**Your instructions**
Exact copy, pictures excluded: please retype every record below.

(Beginning of Supplied data)

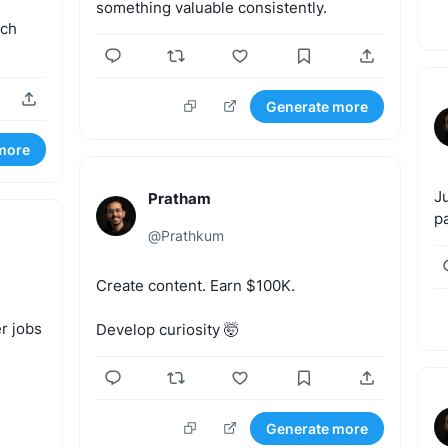
something
valuable
consistently.
ich
Generate more
more
J
Pratham
p
@
Prathkum
Create
content.
Earn
$100K.
r
jobs
Develop
curiosity
🤯
Generate more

(End of Supplied data)

**Output for this task**
something
valuable
consistently.
ich
Generate more
more
J
Pratham
p
@
Prathkum
Create
content.
Earn
$100K.
r
jobs
Develop
curiosity
🤯
Generate more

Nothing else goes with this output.